The time to CCyR was also shorter for Sprycel patients and was achieved by 54% of Sprycel patients within three months, BMS points out. In comparison with Gleevec therapy, treatment using Sprycel also doubled the likelihood that patients achieved achieve a major molecular response (MMR) during the course of the study.

Sprycel achieved sales of $421 million for BMS in calendar year 2009, up 49% on 2008. Sales in the first quarter of 2010 were $131 million.

In February Novartis confirmed that its latest CML drug Tasigna® had been granted priority review by FDA for the treatment of adult patients with newly diagnosed chronic phase Ph+ CML . At the time, the firm said that if approved, Tasigna would be the first drug for newly diagnosed patients to become available since the approval of Glivec in 2002. Phase III trial data had confirmed that Tasigna exceeds Glivec in every measure of efficacy, including prevention of disease progression at 12 months. Tasigna is currently approved in over 80 countries for the treatment of chronic phase and accelerated phase Ph+ CML in adult patients resistant or intolerant to at least one prior therapy including Glivec.

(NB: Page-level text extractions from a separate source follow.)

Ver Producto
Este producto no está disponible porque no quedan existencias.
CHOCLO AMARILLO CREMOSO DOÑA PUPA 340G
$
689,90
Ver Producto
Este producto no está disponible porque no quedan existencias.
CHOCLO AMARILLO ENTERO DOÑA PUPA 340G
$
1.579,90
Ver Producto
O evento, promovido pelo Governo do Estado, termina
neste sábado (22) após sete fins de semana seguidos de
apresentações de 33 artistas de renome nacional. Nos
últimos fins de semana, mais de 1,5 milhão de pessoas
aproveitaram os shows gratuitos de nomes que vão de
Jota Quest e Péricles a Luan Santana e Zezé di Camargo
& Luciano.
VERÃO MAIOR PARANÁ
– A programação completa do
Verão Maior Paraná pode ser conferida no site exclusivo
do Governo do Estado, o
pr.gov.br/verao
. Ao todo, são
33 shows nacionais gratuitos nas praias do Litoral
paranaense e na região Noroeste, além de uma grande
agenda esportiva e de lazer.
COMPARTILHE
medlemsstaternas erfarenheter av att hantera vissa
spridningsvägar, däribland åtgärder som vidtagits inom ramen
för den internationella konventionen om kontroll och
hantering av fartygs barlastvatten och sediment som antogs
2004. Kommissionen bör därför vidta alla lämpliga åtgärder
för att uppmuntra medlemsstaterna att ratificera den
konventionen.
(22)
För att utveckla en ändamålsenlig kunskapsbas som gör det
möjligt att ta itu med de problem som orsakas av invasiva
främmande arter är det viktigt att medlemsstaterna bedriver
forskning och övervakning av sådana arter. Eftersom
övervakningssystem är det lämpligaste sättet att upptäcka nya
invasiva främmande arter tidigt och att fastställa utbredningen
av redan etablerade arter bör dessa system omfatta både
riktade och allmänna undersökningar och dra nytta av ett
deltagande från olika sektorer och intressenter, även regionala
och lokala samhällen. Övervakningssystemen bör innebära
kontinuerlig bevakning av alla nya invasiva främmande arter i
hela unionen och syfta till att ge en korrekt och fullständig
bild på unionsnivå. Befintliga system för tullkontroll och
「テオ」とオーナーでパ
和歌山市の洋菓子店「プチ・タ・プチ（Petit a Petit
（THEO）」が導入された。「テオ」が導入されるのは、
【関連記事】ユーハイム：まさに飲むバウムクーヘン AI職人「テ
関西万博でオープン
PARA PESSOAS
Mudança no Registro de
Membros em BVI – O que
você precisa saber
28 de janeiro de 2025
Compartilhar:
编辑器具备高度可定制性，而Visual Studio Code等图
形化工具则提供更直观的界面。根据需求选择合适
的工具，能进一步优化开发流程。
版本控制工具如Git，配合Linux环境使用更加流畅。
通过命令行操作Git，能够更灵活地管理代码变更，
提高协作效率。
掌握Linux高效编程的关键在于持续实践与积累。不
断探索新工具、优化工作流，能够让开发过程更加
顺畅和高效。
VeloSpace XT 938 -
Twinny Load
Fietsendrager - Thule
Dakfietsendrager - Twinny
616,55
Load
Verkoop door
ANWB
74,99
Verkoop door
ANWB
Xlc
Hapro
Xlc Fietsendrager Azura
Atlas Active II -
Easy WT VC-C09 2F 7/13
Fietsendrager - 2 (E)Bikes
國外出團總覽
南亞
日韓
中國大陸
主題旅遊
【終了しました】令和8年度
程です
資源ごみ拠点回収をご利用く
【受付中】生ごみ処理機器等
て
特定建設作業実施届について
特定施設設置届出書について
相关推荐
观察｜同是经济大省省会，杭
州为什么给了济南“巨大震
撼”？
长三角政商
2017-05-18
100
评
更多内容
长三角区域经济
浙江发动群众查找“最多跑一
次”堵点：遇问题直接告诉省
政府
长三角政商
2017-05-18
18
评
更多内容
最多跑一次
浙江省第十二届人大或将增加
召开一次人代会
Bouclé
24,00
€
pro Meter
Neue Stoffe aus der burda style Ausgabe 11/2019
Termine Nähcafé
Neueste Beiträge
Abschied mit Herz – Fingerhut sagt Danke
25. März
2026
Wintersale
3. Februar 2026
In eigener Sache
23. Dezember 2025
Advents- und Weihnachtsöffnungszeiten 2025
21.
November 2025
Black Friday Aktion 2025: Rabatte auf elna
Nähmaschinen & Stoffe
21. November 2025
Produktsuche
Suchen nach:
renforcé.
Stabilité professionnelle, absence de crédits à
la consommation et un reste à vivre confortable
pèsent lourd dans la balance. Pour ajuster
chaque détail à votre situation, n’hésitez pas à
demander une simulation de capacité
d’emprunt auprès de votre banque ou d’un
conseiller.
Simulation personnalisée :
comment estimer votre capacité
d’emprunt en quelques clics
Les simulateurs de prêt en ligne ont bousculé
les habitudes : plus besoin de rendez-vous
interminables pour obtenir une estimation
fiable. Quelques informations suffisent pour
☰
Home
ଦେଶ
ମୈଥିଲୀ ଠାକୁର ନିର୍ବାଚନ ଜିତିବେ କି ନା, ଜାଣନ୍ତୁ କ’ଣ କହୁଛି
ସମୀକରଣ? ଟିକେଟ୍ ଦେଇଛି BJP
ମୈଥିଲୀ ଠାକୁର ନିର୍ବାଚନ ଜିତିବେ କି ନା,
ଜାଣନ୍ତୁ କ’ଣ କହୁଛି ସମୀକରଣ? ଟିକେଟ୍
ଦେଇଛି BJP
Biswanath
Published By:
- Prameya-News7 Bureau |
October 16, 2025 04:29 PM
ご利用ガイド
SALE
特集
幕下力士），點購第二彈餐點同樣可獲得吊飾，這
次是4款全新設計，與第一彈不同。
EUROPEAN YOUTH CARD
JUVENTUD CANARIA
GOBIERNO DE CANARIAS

Gleevec/Gliviec is Novartis’ second-biggest selling drug behind the blood pressure medication Diovan. Sales of Gleevec/Glivec in 2009 reached $3.95 billion, up 12% on 2008. Sales of Tasigna were $212 million in 2010, up 145% in local currencies compared with the first quarter of 2009.

Meanwhile, ChemGenex is working to develop a validated mutation test that can be used alongside its FDA-submitted CML drug, Omapro™, which has been developed specifically for CML patients with the Bcr-Abl T3151 mutation. In March the agency’s Oncology Drugs Advisory Committee decided that a test for the mutation should be developed before Omapro can be considered for approval.

Although Omapro was submitted to FDA on the basis of positive data from study CML-202 in patients with T3151 mutations, the advisory committee was primarily concerned that multiple assay methods were used for detecting T3151 mutations. It concluded, “The lack of having a uniform in vitro diagnostic test creates uncertainty about patient selection both in this trial and, more importantly, in a post-approval setting. If a patient does not harbor the T315I mutation but is falsely identified as having such a mutation by these unreviewed assay methods, the patient may not receive more effective, less toxic therapy such as dasatinib or nilotinib. Conversely, patients with a false negative test result would receive an ineffective therapy.”

The FDA panel was also concerned that the Omapro submission only included efficacy and safety data from 66 patients, which it says was insufficient to make claims for efficacy of the drug in patients at the accelerated and blast phase of the disease.